# SUPPLIED MATERIAL:
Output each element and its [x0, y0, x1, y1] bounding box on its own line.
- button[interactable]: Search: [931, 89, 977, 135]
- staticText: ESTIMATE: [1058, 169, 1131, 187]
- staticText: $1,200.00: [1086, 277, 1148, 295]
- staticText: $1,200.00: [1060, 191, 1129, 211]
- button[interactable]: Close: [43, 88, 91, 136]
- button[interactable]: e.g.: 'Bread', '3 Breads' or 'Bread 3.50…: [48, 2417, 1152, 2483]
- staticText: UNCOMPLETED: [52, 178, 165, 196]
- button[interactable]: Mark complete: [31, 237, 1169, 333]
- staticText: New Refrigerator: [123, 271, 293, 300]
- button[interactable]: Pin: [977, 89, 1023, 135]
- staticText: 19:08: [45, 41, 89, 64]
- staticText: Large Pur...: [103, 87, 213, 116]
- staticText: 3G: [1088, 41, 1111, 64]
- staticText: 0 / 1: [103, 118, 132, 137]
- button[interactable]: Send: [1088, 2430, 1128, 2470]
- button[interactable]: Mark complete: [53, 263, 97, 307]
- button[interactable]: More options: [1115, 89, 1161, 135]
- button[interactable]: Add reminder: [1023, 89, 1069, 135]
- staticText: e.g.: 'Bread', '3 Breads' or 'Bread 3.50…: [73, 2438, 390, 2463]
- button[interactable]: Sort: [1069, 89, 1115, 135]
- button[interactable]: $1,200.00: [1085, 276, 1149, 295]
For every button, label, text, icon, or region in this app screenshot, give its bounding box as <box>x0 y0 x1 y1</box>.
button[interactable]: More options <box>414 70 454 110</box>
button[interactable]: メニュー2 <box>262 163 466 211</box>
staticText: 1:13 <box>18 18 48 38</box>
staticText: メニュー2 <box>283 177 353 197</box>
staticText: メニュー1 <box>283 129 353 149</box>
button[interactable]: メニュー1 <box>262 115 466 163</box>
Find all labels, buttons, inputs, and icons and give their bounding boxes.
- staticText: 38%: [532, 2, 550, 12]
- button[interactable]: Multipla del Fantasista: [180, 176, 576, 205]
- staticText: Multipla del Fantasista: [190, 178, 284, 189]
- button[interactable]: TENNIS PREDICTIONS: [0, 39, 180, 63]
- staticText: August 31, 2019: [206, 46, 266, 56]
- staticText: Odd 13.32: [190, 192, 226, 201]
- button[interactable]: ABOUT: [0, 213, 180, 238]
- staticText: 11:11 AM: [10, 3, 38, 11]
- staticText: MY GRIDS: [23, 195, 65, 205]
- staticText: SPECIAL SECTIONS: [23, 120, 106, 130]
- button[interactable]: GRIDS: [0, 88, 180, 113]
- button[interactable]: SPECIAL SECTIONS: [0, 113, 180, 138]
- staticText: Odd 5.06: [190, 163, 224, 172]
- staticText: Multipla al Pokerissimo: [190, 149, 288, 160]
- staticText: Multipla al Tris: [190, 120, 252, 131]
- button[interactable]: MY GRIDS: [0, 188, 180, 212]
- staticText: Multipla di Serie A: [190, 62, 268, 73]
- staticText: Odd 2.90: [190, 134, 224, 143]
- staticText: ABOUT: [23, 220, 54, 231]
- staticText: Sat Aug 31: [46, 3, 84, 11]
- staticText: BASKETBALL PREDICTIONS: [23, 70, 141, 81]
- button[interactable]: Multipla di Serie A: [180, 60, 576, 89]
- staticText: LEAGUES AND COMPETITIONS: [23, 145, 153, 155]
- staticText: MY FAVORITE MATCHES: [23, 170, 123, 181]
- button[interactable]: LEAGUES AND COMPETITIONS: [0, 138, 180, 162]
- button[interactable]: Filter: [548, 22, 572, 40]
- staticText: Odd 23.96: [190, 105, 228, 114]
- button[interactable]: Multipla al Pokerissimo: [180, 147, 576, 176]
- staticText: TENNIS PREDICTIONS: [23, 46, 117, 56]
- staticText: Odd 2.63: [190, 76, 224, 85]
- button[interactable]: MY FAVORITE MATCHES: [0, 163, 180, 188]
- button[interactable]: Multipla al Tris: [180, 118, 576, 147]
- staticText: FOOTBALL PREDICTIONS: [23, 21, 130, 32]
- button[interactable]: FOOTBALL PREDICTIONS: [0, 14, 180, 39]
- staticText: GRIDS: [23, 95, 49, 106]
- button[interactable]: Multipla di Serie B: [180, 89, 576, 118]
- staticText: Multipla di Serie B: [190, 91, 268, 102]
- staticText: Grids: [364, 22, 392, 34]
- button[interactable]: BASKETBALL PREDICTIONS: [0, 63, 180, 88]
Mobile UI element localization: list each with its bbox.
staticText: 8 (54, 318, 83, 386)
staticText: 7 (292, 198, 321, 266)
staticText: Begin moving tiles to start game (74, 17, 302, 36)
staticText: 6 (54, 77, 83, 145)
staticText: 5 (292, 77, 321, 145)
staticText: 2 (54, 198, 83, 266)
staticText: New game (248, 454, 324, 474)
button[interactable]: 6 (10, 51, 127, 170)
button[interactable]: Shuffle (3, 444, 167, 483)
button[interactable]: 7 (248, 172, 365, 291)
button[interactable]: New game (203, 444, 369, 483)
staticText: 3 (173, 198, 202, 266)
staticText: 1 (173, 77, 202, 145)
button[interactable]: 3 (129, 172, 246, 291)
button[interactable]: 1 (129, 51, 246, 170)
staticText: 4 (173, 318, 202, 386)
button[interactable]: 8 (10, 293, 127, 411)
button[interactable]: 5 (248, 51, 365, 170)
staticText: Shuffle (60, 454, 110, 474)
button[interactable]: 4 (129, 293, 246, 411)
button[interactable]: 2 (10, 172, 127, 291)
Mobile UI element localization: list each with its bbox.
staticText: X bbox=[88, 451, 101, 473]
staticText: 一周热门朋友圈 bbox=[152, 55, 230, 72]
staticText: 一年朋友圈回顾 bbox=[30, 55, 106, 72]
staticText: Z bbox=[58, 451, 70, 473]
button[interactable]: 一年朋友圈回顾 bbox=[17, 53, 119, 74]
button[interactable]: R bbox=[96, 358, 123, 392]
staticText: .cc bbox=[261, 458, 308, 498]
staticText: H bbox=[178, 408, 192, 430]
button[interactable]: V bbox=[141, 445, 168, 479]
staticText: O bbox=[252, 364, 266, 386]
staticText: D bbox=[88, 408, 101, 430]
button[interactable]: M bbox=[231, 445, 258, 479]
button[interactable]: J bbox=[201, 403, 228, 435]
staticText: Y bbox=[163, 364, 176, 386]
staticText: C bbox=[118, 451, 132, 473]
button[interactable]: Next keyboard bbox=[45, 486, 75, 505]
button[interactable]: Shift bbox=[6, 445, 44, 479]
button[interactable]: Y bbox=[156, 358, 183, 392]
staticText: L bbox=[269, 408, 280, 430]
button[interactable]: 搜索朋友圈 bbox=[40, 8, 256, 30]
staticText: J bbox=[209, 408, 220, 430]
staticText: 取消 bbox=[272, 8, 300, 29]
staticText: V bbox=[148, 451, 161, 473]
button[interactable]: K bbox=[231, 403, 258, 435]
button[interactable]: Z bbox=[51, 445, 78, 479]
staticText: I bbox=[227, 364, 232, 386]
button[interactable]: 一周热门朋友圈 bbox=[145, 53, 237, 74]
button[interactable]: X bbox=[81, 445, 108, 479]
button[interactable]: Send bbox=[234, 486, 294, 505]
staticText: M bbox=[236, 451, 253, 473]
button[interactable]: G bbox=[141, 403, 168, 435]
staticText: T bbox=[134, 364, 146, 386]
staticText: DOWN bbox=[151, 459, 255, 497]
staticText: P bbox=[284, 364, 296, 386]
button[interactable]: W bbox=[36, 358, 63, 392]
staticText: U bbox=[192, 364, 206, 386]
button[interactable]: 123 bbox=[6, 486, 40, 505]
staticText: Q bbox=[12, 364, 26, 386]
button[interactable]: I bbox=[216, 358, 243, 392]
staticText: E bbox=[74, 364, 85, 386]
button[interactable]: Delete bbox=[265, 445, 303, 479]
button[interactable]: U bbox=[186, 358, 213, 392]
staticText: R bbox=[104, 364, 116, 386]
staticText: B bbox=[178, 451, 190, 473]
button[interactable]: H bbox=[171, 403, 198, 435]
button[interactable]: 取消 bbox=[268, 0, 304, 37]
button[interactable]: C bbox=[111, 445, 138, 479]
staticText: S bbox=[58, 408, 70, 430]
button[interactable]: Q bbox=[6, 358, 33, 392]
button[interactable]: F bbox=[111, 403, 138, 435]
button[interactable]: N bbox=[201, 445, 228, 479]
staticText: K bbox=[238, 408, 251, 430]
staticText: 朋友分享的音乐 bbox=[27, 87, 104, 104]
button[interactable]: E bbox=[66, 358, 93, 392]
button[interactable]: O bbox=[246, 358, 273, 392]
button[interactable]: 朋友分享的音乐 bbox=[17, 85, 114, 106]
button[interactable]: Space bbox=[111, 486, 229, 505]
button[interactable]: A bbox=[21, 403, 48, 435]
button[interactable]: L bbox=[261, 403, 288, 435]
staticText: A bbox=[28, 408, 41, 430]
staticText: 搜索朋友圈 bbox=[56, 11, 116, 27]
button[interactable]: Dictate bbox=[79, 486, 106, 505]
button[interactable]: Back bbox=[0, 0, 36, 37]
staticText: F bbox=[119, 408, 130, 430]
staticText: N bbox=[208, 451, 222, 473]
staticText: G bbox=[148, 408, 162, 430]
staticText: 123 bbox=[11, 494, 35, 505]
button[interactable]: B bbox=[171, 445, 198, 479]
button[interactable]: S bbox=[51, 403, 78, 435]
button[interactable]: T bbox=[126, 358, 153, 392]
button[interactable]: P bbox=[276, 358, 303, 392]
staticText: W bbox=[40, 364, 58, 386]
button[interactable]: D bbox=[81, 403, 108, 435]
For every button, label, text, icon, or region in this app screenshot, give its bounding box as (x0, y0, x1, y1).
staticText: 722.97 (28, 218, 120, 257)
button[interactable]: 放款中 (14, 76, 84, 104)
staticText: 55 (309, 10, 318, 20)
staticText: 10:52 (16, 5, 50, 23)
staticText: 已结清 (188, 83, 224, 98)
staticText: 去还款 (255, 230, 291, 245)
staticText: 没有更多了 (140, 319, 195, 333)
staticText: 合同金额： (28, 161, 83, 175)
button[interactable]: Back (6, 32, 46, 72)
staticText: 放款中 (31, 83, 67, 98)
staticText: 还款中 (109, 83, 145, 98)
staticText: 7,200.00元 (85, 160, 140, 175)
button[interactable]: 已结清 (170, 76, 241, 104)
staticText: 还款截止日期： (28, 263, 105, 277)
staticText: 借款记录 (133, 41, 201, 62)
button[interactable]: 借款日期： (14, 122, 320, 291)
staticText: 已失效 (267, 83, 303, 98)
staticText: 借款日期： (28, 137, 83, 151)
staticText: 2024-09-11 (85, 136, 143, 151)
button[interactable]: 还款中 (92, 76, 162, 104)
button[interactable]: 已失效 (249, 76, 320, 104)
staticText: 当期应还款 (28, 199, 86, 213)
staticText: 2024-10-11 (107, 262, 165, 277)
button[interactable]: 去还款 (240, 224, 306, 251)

# TASK REQUIREMENTS:
Where a line of the records has the string "Breads", return that line.

# WRITTEN RESPONSE:
- button[interactable]: e.g.: 'Bread', '3 Breads' or 'Bread 3.50…: [48, 2417, 1152, 2483]
- staticText: e.g.: 'Bread', '3 Breads' or 'Bread 3.50…: [73, 2438, 390, 2463]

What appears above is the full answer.